# Har2Tree Tutorial

Crawling a web page can sound like a bit of an abstract concept at first. How exactly can we extract data from a web page? What data is really interesting to look at? Where can it be found?  

&rarr; Every web browser generates a **[HAR file](https://www.keycdn.com/support/what-is-a-har-file#:~:text=HAR%2C%20short%20for%20HTTP%20Archive,times%2C%20and%20page%20rendering%20problems.)** (short for http archive) when loading a web page. This file mostly contains information about what resources are loaded by the browser, as it was firstly designed to identify possible performance issues. However, as the whole file is in a *standard JSON* format, **we can reverse engineer the process to extract useful information** and make a whole tree out of all the resources found in that HAR file. This step is particularly important as it is really complicated to understand what is going on by simply looking at the HAR file. *Example [here](https://gist.githubusercontent.com/Felalex57/8a90a3bd0628e3aef16ee04fb08e7e7e/raw/ecee33d26c5696989c600ba87683becff270ccc1/example.har)!*

This notebook will guide you through the core features that **[Har2Tree](https://github.com/Lookyloo/har2tree)** offers.

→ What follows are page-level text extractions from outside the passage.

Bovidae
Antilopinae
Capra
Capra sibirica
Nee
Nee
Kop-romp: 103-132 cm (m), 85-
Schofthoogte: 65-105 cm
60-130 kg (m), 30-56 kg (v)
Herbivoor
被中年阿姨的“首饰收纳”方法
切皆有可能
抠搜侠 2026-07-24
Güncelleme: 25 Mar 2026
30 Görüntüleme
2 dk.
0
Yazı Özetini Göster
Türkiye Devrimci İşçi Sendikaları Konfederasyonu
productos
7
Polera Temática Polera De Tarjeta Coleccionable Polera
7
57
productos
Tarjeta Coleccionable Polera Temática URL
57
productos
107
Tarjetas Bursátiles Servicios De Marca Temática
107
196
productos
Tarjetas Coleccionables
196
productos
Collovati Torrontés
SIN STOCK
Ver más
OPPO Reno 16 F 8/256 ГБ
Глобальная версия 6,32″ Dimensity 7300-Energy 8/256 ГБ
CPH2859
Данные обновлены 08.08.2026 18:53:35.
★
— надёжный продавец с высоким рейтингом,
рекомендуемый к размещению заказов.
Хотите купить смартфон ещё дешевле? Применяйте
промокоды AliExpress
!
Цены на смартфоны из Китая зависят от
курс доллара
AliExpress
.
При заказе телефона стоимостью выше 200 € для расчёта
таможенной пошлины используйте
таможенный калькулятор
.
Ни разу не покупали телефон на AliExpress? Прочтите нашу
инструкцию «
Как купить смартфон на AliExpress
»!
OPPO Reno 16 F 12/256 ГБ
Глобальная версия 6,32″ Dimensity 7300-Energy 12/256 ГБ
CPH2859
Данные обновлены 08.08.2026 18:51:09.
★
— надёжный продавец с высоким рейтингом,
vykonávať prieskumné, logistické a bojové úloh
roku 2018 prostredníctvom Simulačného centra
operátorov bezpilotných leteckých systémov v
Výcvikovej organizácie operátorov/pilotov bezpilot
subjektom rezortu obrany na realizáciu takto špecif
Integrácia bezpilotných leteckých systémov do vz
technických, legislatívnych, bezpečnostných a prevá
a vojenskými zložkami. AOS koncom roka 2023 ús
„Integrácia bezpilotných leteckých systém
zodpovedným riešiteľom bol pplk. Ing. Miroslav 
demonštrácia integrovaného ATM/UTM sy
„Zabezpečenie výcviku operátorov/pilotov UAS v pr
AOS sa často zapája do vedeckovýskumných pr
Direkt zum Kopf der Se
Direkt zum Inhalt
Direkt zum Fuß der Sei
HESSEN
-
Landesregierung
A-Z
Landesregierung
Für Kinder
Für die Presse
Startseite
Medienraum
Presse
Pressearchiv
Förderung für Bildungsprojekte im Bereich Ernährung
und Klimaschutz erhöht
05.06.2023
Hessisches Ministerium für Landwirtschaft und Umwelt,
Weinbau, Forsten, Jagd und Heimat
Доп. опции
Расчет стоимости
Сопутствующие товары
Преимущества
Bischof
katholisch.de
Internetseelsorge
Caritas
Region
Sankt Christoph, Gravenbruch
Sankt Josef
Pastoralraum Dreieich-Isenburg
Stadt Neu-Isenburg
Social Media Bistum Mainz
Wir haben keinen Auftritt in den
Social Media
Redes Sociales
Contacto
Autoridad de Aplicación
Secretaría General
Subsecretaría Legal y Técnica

It is also important to note that Har2Tree is an API based on the **[TreeNode](http://etetoolkit.org/docs/latest/reference/reference_tree.html) class of ETE3 Toolkit** and that a lot of help can be found on the documentation there in case you want to know a bit more about how the program works.

# Before we do anything: Setup

## 1. Prerequisites


For the following tutorial, we assume you have the following environment at your disposal.

1. Ubuntu 20.04 or more recent. You can also work with WSL 2 


2. Python 3.8 or 3.9

## 2. Installing har2tree

If you are here it means that you already cloned the har2tree repository:  **you should be all set up already**!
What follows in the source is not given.